While any weekend angler can thread a skimmer clam on a hook, serious cod fishermen often choose jigs for their lures. The principle of jigging is simple: to imitate a larger fish like mackerel chasing a smaller bait fish. Your jig represents the mackerel and your teaser represents the bait. Cod have a hard time resisting this set-up, and jigging often yields more cod than bait alone. Make your own cod fish jig and you'll soon understand why so many anglers swear by them. There really are a lot of fish in the sea.
- Skill level:
Things you need
- Rebar, 1 inch diameter
- 2 split rings, size 10
- Treble hook, size 10/0 or 12/0
- Metallic paint
Saw your rebar to the desired length; 12 inches works well. If you choose to make smaller cod jigs, be aware you need at least a pound and a half of weight in order to drop it 250 feet. The deeper you want to sink it, the more the jig has to weigh.
Crimp each end of the rebar with a vice.
Drill a 1/4 inch hole in each crimped end of your rebar.

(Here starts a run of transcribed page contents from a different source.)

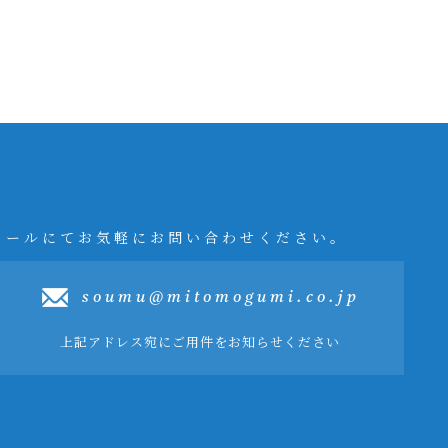
メールにてお気軽にお問い合わせください。
soumu@mitomogumi.co.jp
上記アドレス宛にご用件をお知らせください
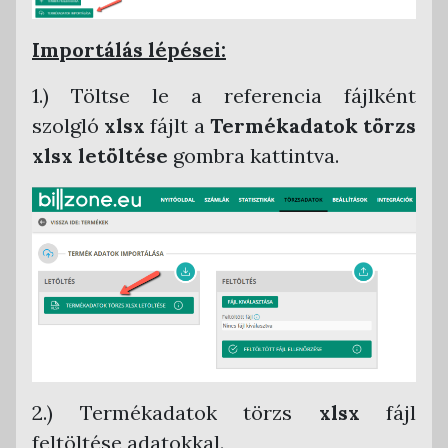
Importálás lépései:
1.) Töltse le a referencia fájlként
szolgló
xlsx
fájlt a
Termékadatok
törzs
xlsx letöltése
gombra kattintva.
2.) Termékadatok törzs
xlsx
fájl
feltöltése adatokkal.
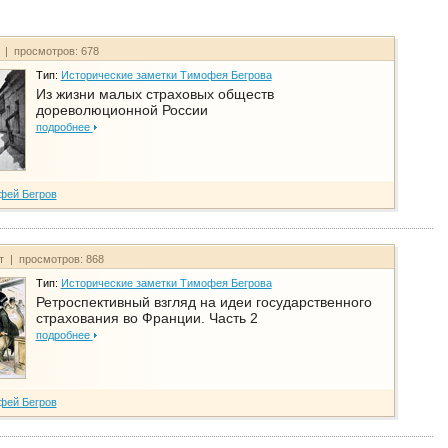
т | просмотров: 678
Тип:
Исторические заметки Тимофея Бегрова
Из жизни малых страховых обществ
дореволюционной России
подробнее
фей Бегров
йт | просмотров: 868
Тип:
Исторические заметки Тимофея Бегрова
Ретроспективный взгляд на идеи государственного
страхования во Франции. Часть 2
подробнее
фей Бегров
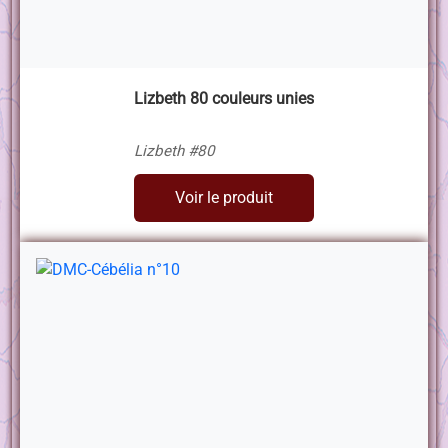
Lizbeth 80 couleurs unies
Lizbeth #80
Voir le produit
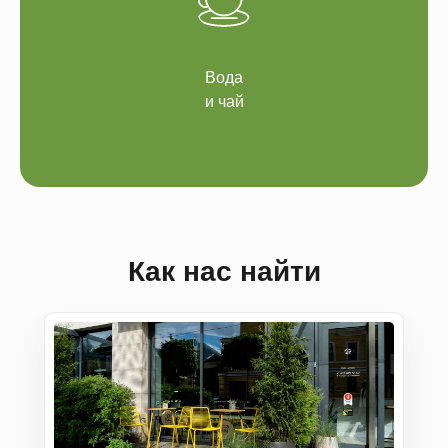
Вода
и чай
Как нас найти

Attach a split ring to each hole.
Attach a large treble hook to one split ring. Tie your bait to the other -- salmon belly strip or halibut skin work well. Trick it out with a feathered teaser, hoochie skirt or prawn scent if you like.

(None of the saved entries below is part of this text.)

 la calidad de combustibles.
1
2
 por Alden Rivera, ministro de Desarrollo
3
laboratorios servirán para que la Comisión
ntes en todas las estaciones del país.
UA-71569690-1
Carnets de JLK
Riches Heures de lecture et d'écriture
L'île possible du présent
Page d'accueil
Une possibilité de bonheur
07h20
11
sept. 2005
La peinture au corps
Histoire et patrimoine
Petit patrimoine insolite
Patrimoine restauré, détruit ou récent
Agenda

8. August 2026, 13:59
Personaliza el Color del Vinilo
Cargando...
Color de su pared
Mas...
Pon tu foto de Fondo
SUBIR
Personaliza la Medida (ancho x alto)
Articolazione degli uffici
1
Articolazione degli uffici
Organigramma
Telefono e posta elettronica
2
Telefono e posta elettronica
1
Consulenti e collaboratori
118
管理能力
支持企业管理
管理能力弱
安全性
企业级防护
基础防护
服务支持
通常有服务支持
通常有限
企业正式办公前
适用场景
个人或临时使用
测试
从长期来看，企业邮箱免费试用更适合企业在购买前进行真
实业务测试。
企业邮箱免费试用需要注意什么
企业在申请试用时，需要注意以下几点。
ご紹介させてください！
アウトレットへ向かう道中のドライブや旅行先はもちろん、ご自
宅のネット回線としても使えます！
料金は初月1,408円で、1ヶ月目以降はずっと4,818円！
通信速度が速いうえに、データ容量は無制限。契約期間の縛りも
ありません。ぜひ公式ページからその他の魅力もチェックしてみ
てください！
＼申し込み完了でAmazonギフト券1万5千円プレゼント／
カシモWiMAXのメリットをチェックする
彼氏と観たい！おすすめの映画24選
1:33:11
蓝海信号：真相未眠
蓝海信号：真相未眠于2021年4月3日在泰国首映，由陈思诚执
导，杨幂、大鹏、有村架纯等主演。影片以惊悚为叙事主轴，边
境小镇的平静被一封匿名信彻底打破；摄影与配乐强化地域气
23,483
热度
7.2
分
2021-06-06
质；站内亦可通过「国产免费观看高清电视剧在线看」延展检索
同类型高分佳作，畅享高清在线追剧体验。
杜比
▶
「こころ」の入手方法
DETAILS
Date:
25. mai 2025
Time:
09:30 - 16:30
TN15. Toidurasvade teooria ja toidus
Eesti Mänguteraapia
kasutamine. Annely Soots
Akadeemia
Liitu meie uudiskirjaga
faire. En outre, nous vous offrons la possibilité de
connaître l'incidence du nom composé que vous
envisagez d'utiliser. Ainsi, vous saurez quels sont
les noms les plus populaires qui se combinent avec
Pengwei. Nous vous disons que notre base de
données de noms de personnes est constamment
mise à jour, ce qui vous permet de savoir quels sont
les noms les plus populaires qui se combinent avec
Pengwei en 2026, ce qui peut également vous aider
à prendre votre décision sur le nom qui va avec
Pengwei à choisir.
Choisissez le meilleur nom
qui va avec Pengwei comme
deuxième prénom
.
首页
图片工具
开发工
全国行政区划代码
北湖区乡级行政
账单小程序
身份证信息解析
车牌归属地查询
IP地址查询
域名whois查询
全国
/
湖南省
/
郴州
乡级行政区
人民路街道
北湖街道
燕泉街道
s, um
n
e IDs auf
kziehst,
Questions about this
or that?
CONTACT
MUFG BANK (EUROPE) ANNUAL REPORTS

Paint the pipe with metallic paint. Some anglers also choose to add hologram stickers to represent fish eyes. Let it dry overnight. Tie your line on.
Tips and warnings
- Re-purpose old lawn chairs, wheelchairs, golf clubs or bicycle handlebars instead of purchasing rebar. Fill them with molten lead if you need more weight.
- Wrap aluminium foil around the pipe and secure it with wire as an alternative to metallic paint. You might choose to just let the pipe rust if you're going to fish in deep waters where little light gets through.
- Wear safety glasses when drilling.